Installing Mechanical Water Shock Arrestors
Mechanical water shock arrestors are a more sophisticated form of absorbing the shock from water hammer. They work well in situations where air chambers are impractical. Water arrestors are sealed units that contain a spring and air bladder that absorbs water movement to mitigate the effects of water hammer. They are the preferred alternative in commercial buildings and for high water pressure applications. Mechanical water arrestors do not need to be recharged like air chambers, but they will need to replaced at the end of their life cycle, when the inner springs and bladders wear out.
Water hammer arrestors can be integrated into utility sink faucets or washing machine valves. They usually have compression or screw-on fittings for easy installation.
Mechanical shock arrestors are manufactured to a nationally recognized standard from the Plumbing and Drainage Institute, known as PDI - WH201, which also includes a method of sizing these devices.

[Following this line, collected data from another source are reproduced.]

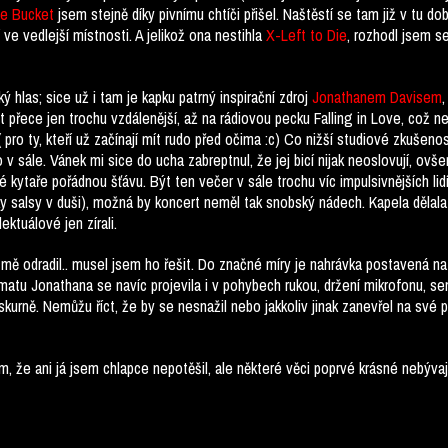
le Bucket
jsem stejně díky pivnímu chtíči přišel. Naštěstí se tam již v tu d
 ve vedlejší místnosti. A jelikož ona nestihla
X-Left to Die
, rozhodl jsem s
 hlas; sice už i tam je kapku patrný inspirační zdroj
Jonathanem Davisem
t přece jen trochu vzdálenější, až na rádiovou pecku Falling in Love, což 
 pro ty, kteří už začínají mít rudo před očima :c) Co nižší studiové zkušeno
v sále. Vánek mi sice do ucha zabreptnul, že jej bicí nijak neoslovují, ov
kytaře pořádnou šťávu. Být ten večer v sále trochu víc impulsivnějších lidí 
y salsy v duši), možná by koncert neměl tak snobský nádech. Kapela dělala c
lektuálové jen zírali.
 mě odradil.. musel jsem ho řešit. Do značné míry je nahrávka postavená n
matu Jonathana se navíc projevila i v pohybech rukou, držení mikrofonu, s
skurně. Nemůžu říct, že by se nesnažil nebo jakkoliv jinak zanevřel na své 
m, že ani já jsem chlapce nepotěšil, ale některé věci poprvé krásné nebývaj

Install a Water-Pressure Regulator
Water hammer can also occur when the overall pressure of the main water pipe entering the building is too high. Normal water pressure runs between 40 and 60 psi (pounds per square inch), and above this, the high pressure could be the source of water hammer. Very high pressure above 100 psi can also damage appliances.
In this case, installing a water-pressure regulator can solve water hammer issues. Where possible, it's better to install the water-pressure regulator at the location where the main water supply enters the home rather than installing multiple air chambers, because the device also protects dishwashers, toilets, and other appliances and fixtures against high water pressure.
Start by testing water pressure to verify that it is higher than normal. After installing the water-pressure regulator at the main water supply entry, adjust the regulator to a pressure below 50 psi.